Synergistic effect of isoflavone glycosides and fructooligosaccharides on postgastrectomy osteopenia in rats.

Fructooligosaccharides stimulate the growth of Bifidobacteria, which cleave isoflavone glycosides to yield corresponding aglycones, and convert metabolites by enhancing enterohepatic recirculation of isoflavones in rats. In the present study, we determined the synergistic effect of dietary isoflavone glycosides and fructooligosaccharides on postgastrectomy osteopenia in rats. Nine-week-old male Sprague-Dawley rats were gastrectomized (n = 20) or sham operated, (control, n = 5) and then randomly assigned to 5 diet groups: sham-a purified diet control, gastrectomized-control, gastrectomized-isoflavone (0.2% isoflavone glycosides), gastrectomized-fructooligosaccharides (7.5% fructooligosaccharides), and isoflavone and fructooligosaccharides (0.2% isoflavone glycosides + 7.5% fructooligosaccharides). After 6 weeks, the rats were killed and biological samples were collected. In gastrectomized rats, fructooligosaccharides prevented femoral bone fragility, but isoflavone without fructooligosaccharides did not inhibit postgastrectomy osteopenia. Isoflavone and fructooligosaccharides exhibited a synergistic in the distal metaphyseal trabecular bone, indicated by peripheral quantitative computed tomography. Moreover, fructooligosaccharides increased calcium absorption and equol production from daidzein in gastrectomized rats. These results indicate that isoflavone alone did not inhibit postgastrectomy osteopenia, but the combination of isoflavone and fructooligosaccharides improved the inhibition of trabecular bone loss by increasing calcium absorption and equol production through fructooligosaccharides supplementation.

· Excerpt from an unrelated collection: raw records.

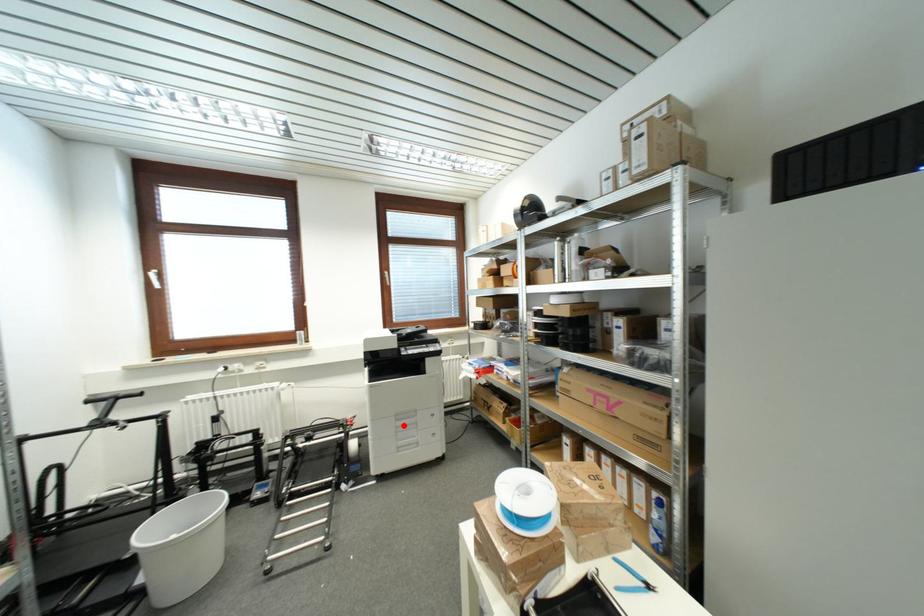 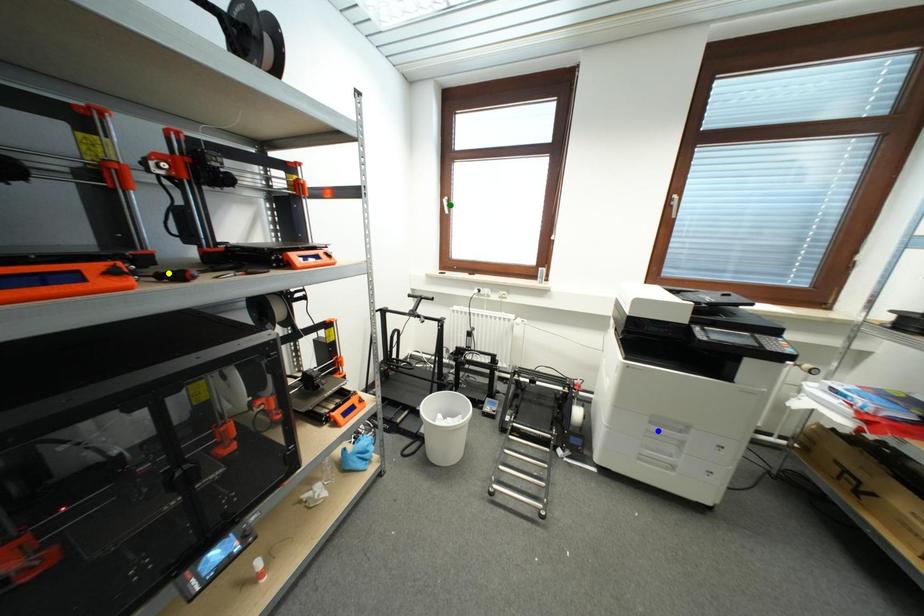 Question: I am providing you with two images of the same scene from different viewpoints. A red point is marked on the first image. You are given multiple points on the second image. Can you choose the point in image 2 that corresponds to the point in image 1?

Choices:
 (A) blue point
 (B) yellow point
 (C) green point

Answer: (A) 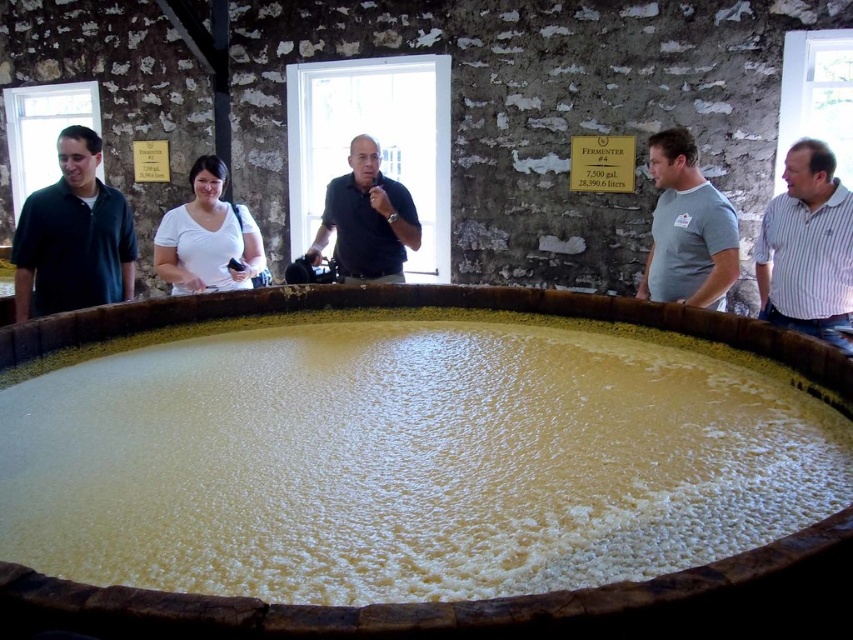 Question: Does yellowish creamy substance at center appear over gray cotton t-shirt at center?

Choices:
 (A) yes
 (B) no

Answer: (B)

Question: Observing the image, what is the correct spatial positioning of green matte shirt at left in reference to striped cotton shirt at right?

Choices:
 (A) below
 (B) above

Answer: (B)

Question: Which object is positioned farthest from the black matte shirt at center?

Choices:
 (A) green matte shirt at left
 (B) white matte shirt at center
 (C) gray cotton t-shirt at center

Answer: (C)

Question: Can you confirm if green matte shirt at left is positioned above striped cotton shirt at right?

Choices:
 (A) no
 (B) yes

Answer: (B)

Question: Which point is closer to the camera?

Choices:
 (A) (349, 260)
 (B) (824, 152)
 (C) (469, 573)
 (D) (714, 211)

Answer: (C)

Question: Which of the following is the closest to the observer?

Choices:
 (A) gray cotton t-shirt at center
 (B) white matte shirt at center
 (C) striped cotton shirt at right
 (D) green matte shirt at left

Answer: (A) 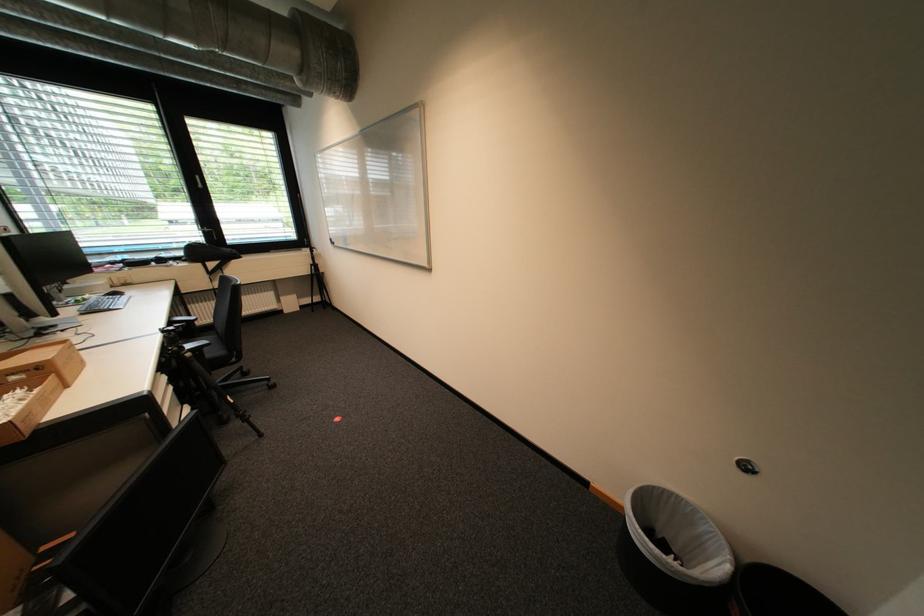 The location [33,385] corresponds to which object?

It corresponds to the cardboard box in the image. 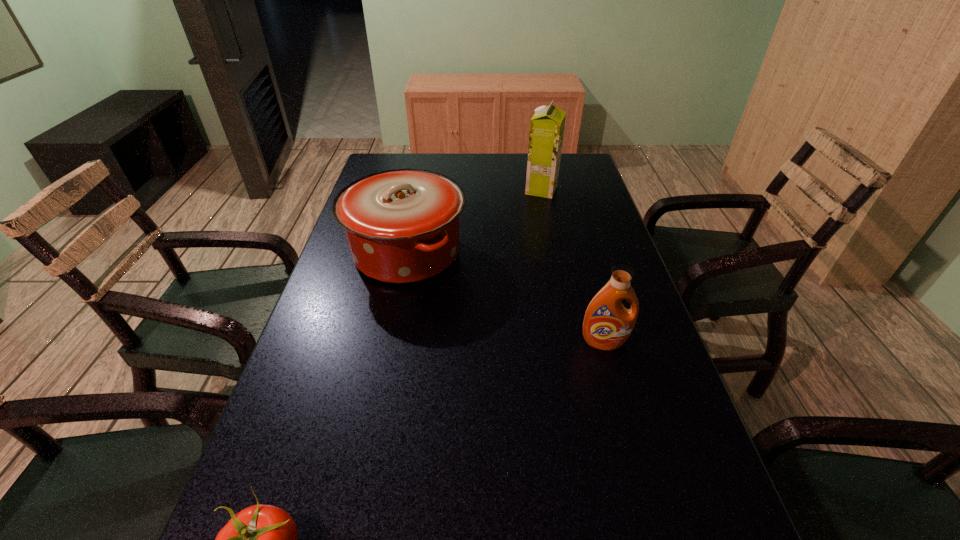 Locate an element on the screen. the tallest object is located at coordinates (547, 125).

You are a GUI agent. You are given a task and a screenshot of the screen. Output one action in this format:
    pyautogui.click(x=<x>, y=<y>)
    Task: Click on the farthest object
    
    Given the screenshot: What is the action you would take?
    pyautogui.click(x=547, y=125)

At what (x,y) coordinates should I click in order to perform the action: click on the second farthest object. Please return your answer as a coordinate pair (x, y). This screenshot has width=960, height=540. Looking at the image, I should click on (402, 226).

Identify the location of the third farthest object. This screenshot has height=540, width=960. click(x=607, y=324).

Where is `free space located on the right of the farthest object`? This screenshot has height=540, width=960. free space located on the right of the farthest object is located at coordinates (592, 190).

The width and height of the screenshot is (960, 540). Find the location of `free spot located 0.210m on the right of the casserole`. free spot located 0.210m on the right of the casserole is located at coordinates (545, 253).

Find the location of a particular element. vacant region located 0.070m on the front-facing side of the detergent is located at coordinates (613, 377).

Image resolution: width=960 pixels, height=540 pixels. What are the coordinates of `object at the far edge` in the screenshot? It's located at (547, 125).

Locate an element on the screen. The width and height of the screenshot is (960, 540). object positioned at the left edge is located at coordinates (402, 226).

Where is `soya milk that is at the right edge`? The width and height of the screenshot is (960, 540). soya milk that is at the right edge is located at coordinates (547, 125). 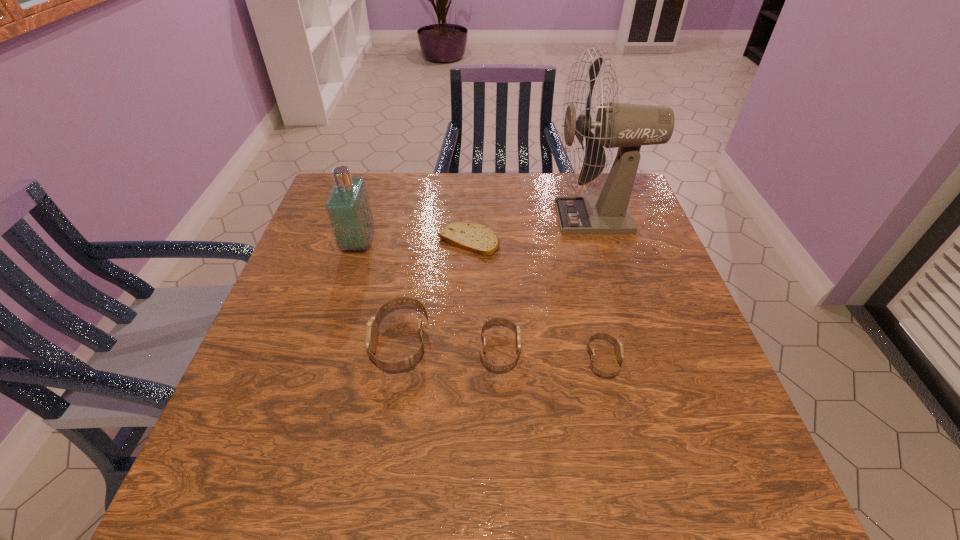 Observe the arrangement of all watchs in the image. To keep them evenly spaced, where would you place another watch on the right? Please locate a free space. Please provide its 2D coordinates. Your answer should be formatted as a tuple, i.e. [(x, y)], where the tuple contains the x and y coordinates of a point satisfying the conditions above.

[(710, 369)] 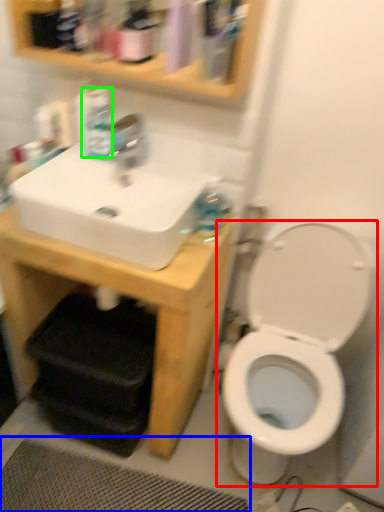 Question: Which is farther away from toilet (highlighted by a red box)? bath mat (highlighted by a blue box) or bottle (highlighted by a green box)?

Choices:
 (A) bath mat
 (B) bottle

Answer: (B) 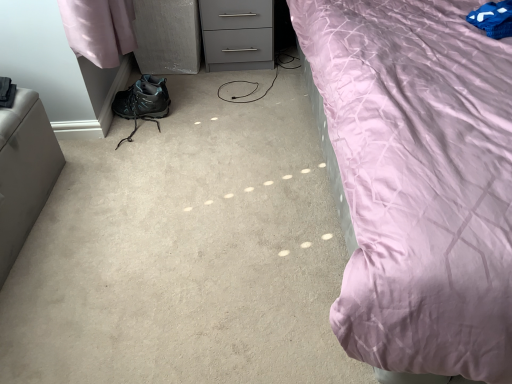 I want to click on free spot in front of gray matte chest of drawers at upper center, so click(x=234, y=87). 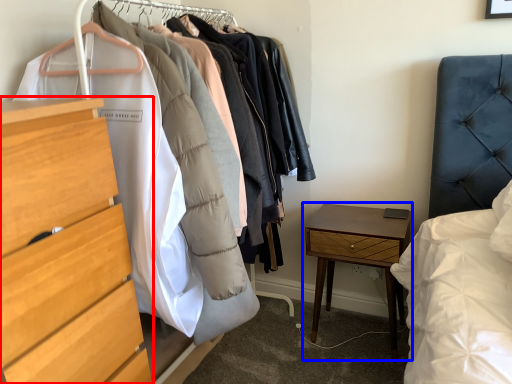 Question: Among these objects, which one is nearest to the camera, chest of drawers (highlighted by a red box) or nightstand (highlighted by a blue box)?

Choices:
 (A) chest of drawers
 (B) nightstand

Answer: (A)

Comparative activities of the S-enantiomer and racemic forms of equol on bone fragility in ovariectomized mice.

We compared the effects of the S-enantiomer and racemic forms of equol on bone using ovariectomized (OVX) mice. Femoral bone mineral density and bone strength decreased in the OVX mice, but not in OVX mice administered 0.5 mg/d S-equol. This, however, did not hold for racemic equol. Serum and urine S-equol concentrations were higher in the mice administered S-equol than in those administered racemic equol. These results suggest that the inhibitory effects of S-equol on bone fragility in OVX mice are greater than those of racemic equol.